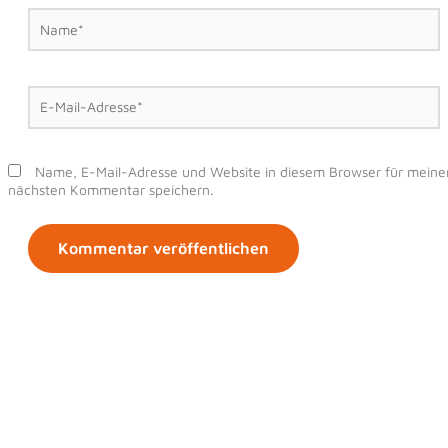
Name*
E-
Mail-
Adresse*
Name, E-Mail-Adresse und Website in diesem Browser für meine
nächsten Kommentar speichern.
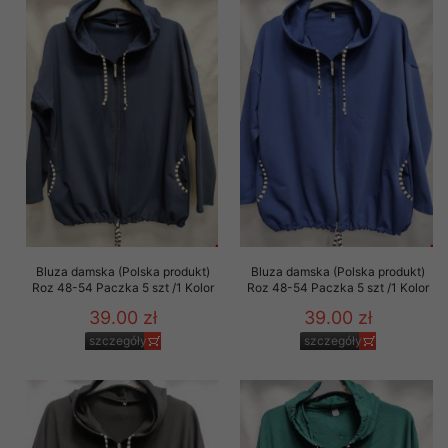
Bluza damska (Polska produkt)
Bluza damska (Polska produkt)
Roz 48-54 Paczka 5 szt /1 Kolor
Roz 48-54 Paczka 5 szt /1 Kolor
39.00 zł
39.00 zł
szczegóły
szczegóły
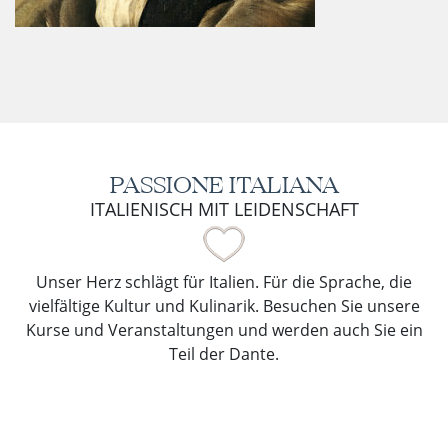
PASSIONE ITALIANA
ITALIENISCH MIT LEIDENSCHAFT
Unser Herz schlägt für Italien. Für die Sprache, die
vielfältige Kultur und Kulinarik. Besuchen Sie unsere
Kurse und Veranstaltungen und werden auch Sie ein
Teil der Dante.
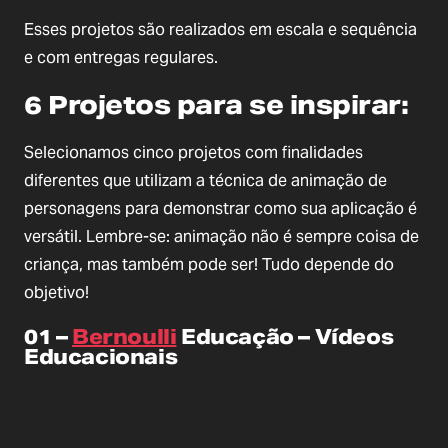
Esses projetos são realizados em escala e sequência
e com entregas regulares.
6 Projetos para se inspirar:
Selecionamos cinco projetos com finalidades
diferentes que utilizam a técnica de animação de
personagens para demonstrar como sua aplicação é
versátil. Lembre-se: animação não é sempre coisa de
criança, mas também pode ser! Tudo depende do
objetivo!
01 –
Bernoulli
Educação – Vídeos
Educacionais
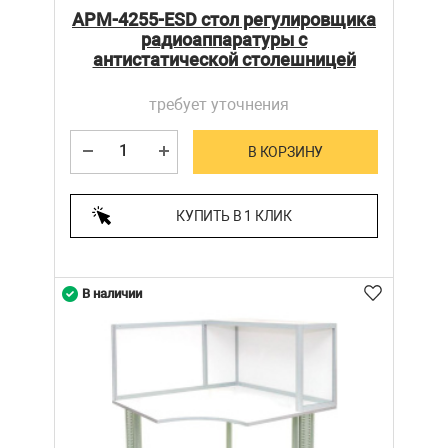
АРМ-4255-ESD стол регулировщика
радиоаппаратуры с
антистатической столешницей
требует уточнения
В КОРЗИНУ
КУПИТЬ В 1 КЛИК
В наличии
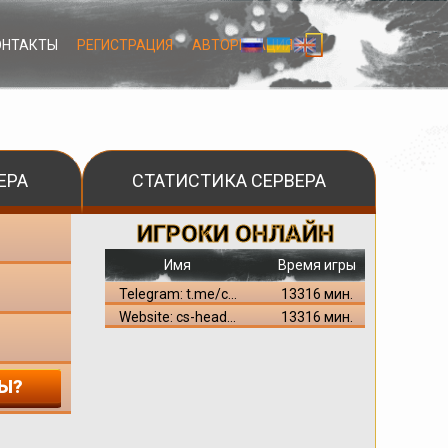
ОНТАКТЫ
РЕГИСТРАЦИЯ
АВТОРИЗАЦИЯ
ЕРА
СТАТИСТИКА СЕРВЕРА
ИГРОКИ ОНЛАЙН
Имя
Время игры
Telegram: t.me/c...
13316 мин.
Website: cs-head...
13316 мин.
Ы?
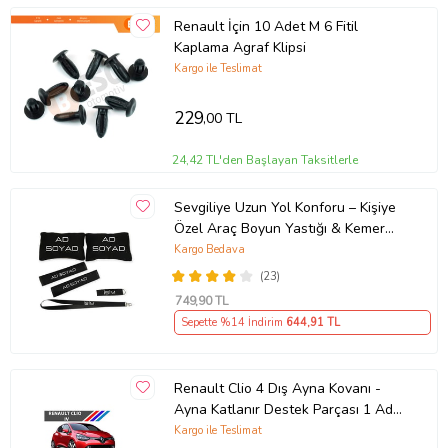
Renault İçin 10 Adet M 6 Fitil
Kaplama Agraf Klipsi
Kargo ile Teslimat
229
,00 TL
24,42 TL'den Başlayan Taksitlerle
Sevgiliye Uzun Yol Konforu – Kişiye
Özel Araç Boyun Yastığı & Kemer
Pedi Hediye Seti
Kargo Bedava
(23)
749
,90 TL
Sepette %14 İndirim
644
,91 TL
Renault Clio 4 Dış Ayna Kovanı -
Ayna Katlanır Destek Parçası 1 Adet
490307706 M3625
Kargo ile Teslimat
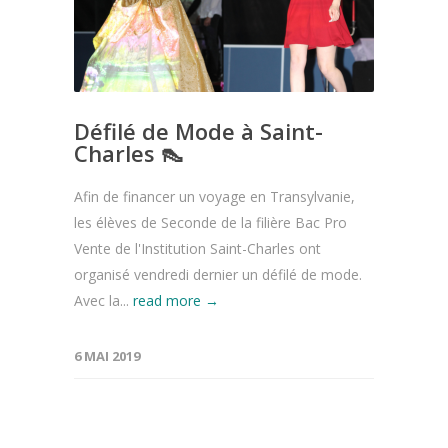
Défilé de Mode à Saint-
Charles 👠
Afin de financer un voyage en Transylvanie,
les élèves de Seconde de la filière Bac Pro
Vente de l'Institution Saint-Charles ont
organisé vendredi dernier un défilé de mode.
Avec la...
read more →
6 MAI 2019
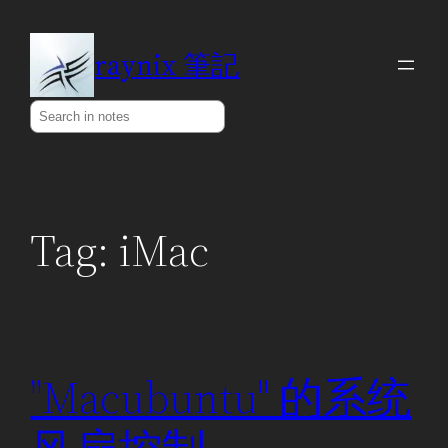
Skip
to
raynix 筆記
content
Search
Tag:
iMac
"Macubuntu" 的系统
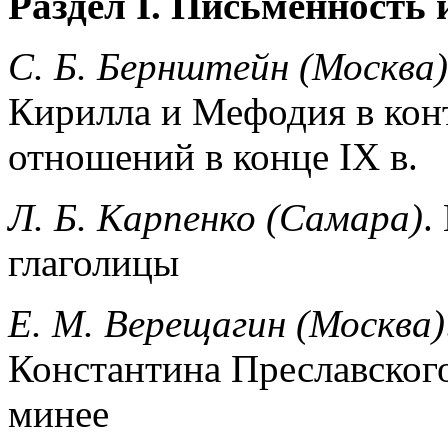
Раздел I. Письменность
С. Б. Бернштейн (Москва)
Кирилла и Мефодия в кон
отношений в конце IX в.
Л. Б. Карпенко (Самара)
.
глаголицы
Е. М. Верещагин (Москва)
Константина Преславског
минее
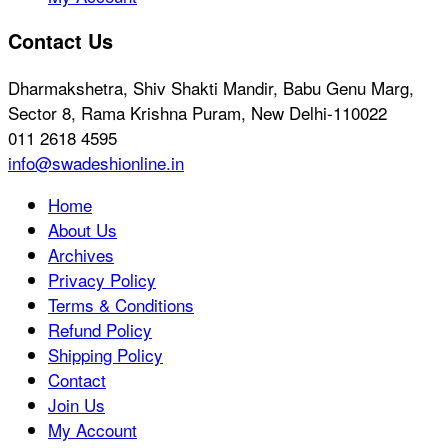
Contact Us
Dharmakshetra, Shiv Shakti Mandir, Babu Genu Marg,
Sector 8, Rama Krishna Puram, New Delhi-110022
011 2618 4595
info@swadeshionline.in
Home
About Us
Archives
Privacy Policy
Terms & Conditions
Refund Policy
Shipping Policy
Contact
Join Us
My Account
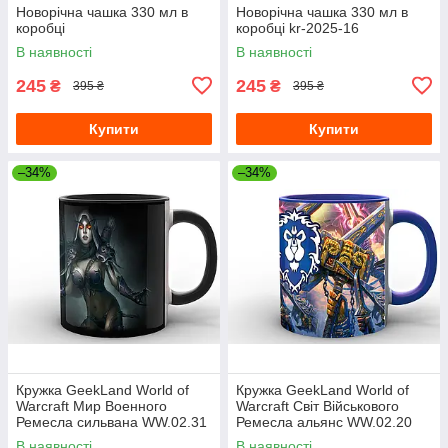
Новорічна чашка 330 мл в
Новорічна чашка 330 мл в
коробці
коробці kr-2025-16
В наявності
В наявності
245
245
₴
₴
395 ₴
395 ₴
Купити
Купити
–34%
–34%
Кружка GeekLand World of
Кружка GeekLand World of
Warcraft Мир Военного
Warcraft Світ Військового
Ремесла сильвана WW.02.31
Ремесла альянс WW.02.20
В наявності
В наявності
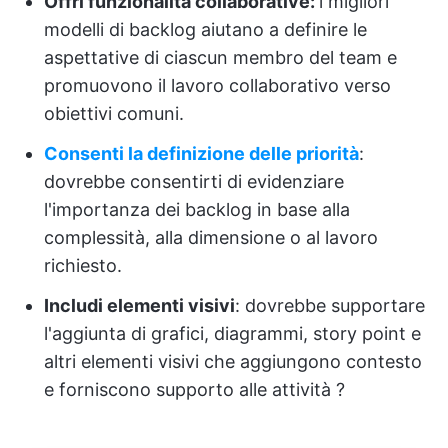
Offri funzionalità collaborative:
i migliori
modelli di backlog aiutano a definire le
aspettative di ciascun membro del team e
promuovono il lavoro collaborativo verso
obiettivi comuni.
Consenti la definizione delle priorità
:
dovrebbe consentirti di evidenziare
l'importanza dei backlog in base alla
complessità, alla dimensione o al lavoro
richiesto.
Includi elementi visivi
: dovrebbe supportare
l'aggiunta di grafici, diagrammi, story point e
altri elementi visivi che aggiungono contesto
e forniscono supporto alle attività ?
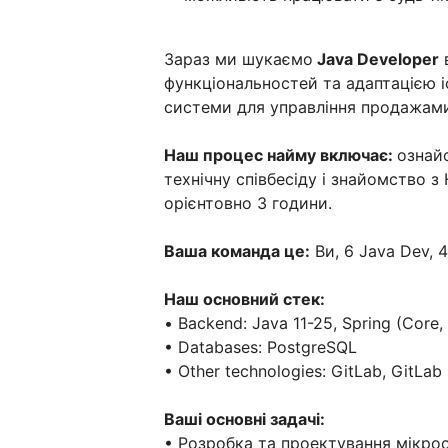
Зараз ми шукаємо
Java Developer
функціональностей та адаптацією і
системи для управління продажам
Наш процес найму включає:
ознайо
технічну співбесіду і знайомство з
орієнтовно 3 години.
Ваша команда це:
Ви, 6 Java Dev, 4
Наш основний стек:
• Backend: Java 11-25, Spring (Core,
• Databases: PostgreSQL
• Other technologies: GitLab, GitLab 
Ваші основні задачі:
• Розробка та проектування мікрос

* About this task
Your answer must be the full listing, reproduced word for word, without its pictures.

* Answer to this exercise
Name*
E-
Mail-
Adresse*
Name, E-Mail-Adresse und Website in diesem Browser für meine
nächsten Kommentar speichern.
Bluza damska (Polska produkt)
Bluza damska (Polska produkt)
Roz 48-54 Paczka 5 szt /1 Kolor
Roz 48-54 Paczka 5 szt /1 Kolor
39.00 zł
39.00 zł
szczegóły
szczegóły
PASSIONE ITALIANA
ITALIENISCH MIT LEIDENSCHAFT
Unser Herz schlägt für Italien. Für die Sprache, die
vielfältige Kultur und Kulinarik. Besuchen Sie unsere
Kurse und Veranstaltungen und werden auch Sie ein
Teil der Dante.
Esses projetos são realizados em escala e sequência
e com entregas regulares.
6 Projetos para se inspirar:
Selecionamos cinco projetos com finalidades
diferentes que utilizam a técnica de animação de
personagens para demonstrar como sua aplicação é
versátil. Lembre-se: animação não é sempre coisa de
criança, mas também pode ser! Tudo depende do
objetivo!
01 –
Bernoulli
Educação – Vídeos
Educacionais
АРМ-4255-ESD стол регулировщика
радиоаппаратуры с
антистатической столешницей
требует уточнения
В КОРЗИНУ
КУПИТЬ В 1 КЛИК
В наличии
ОНТАКТЫ
РЕГИСТРАЦИЯ
АВТОРИЗАЦИЯ
ЕРА
СТАТИСТИКА СЕРВЕРА
ИГРОКИ ОНЛАЙН
Имя
Время игры
Telegram: t.me/c...
13316 мин.
Website: cs-head...
13316 мин.
Ы?
Renault İçin 10 Adet M 6 Fitil
Kaplama Agraf Klipsi
Kargo ile Teslimat
229
,00 TL
24,42 TL'den Başlayan Taksitlerle
Sevgiliye Uzun Yol Konforu – Kişiye
Özel Araç Boyun Yastığı & Kemer
Pedi Hediye Seti
Kargo Bedava
(23)
749
,90 TL
Sepette %14 İndirim
644
,91 TL
Renault Clio 4 Dış Ayna Kovanı -
Ayna Katlanır Destek Parçası 1 Adet
490307706 M3625
Kargo ile Teslimat
Défilé de Mode à Saint-
Charles 👠
Afin de financer un voyage en Transylvanie,
les élèves de Seconde de la filière Bac Pro
Vente de l'Institution Saint-Charles ont
organisé vendredi dernier un défilé de mode.
Avec la...
read more →
6 MAI 2019
Skip
to
raynix 筆記
content
Search
Tag:
iMac
"Macubuntu" 的系统
Раздел I. Письменность
С. Б. Бернштейн (Москва)
Кирилла и Мефодия в кон
отношений в конце IX в.
Л. Б. Карпенко (Самара)
.
глаголицы
Е. М. Верещагин (Москва)
Константина Преславског
минее
Contact Us
Dharmakshetra, Shiv Shakti Mandir, Babu Genu Marg,
Sector 8, Rama Krishna Puram, New Delhi-110022
011 2618 4595
info@swadeshionline.in
Home
About Us
Archives
Privacy Policy
Terms & Conditions
Refund Policy
Shipping Policy
Contact
Join Us
My Account
Новорічна чашка 330 мл в
Новорічна чашка 330 мл в
коробці
коробці kr-2025-16
В наявності
В наявності
245
245
₴
₴
395 ₴
395 ₴
Купити
Купити
–34%
–34%
Кружка GeekLand World of
Кружка GeekLand World of
Warcraft Мир Военного
Warcraft Світ Військового
Ремесла сильвана WW.02.31
Ремесла альянс WW.02.20
В наявності
В наявності
Offri funzionalità collaborative:
i migliori
modelli di backlog aiutano a definire le
aspettative di ciascun membro del team e
promuovono il lavoro collaborativo verso
obiettivi comuni.
Consenti la definizione delle priorità
:
dovrebbe consentirti di evidenziare
l'importanza dei backlog in base alla
complessità, alla dimensione o al lavoro
richiesto.
Includi elementi visivi
: dovrebbe supportare
l'aggiunta di grafici, diagrammi, story point e
altri elementi visivi che aggiungono contesto
e forniscono supporto alle attività ?
Зараз ми шукаємо
Java Developer
функціональностей та адаптацією і
системи для управління продажам
Наш процес найму включає:
ознайо
технічну співбесіду і знайомство з
орієнтовно 3 години.
Ваша команда це:
Ви, 6 Java Dev, 4
Наш основний стек:
• Backend: Java 11-25, Spring (Core,
• Databases: PostgreSQL
• Other technologies: GitLab, GitLab 
Ваші основні задачі:
• Розробка та проектування мікрос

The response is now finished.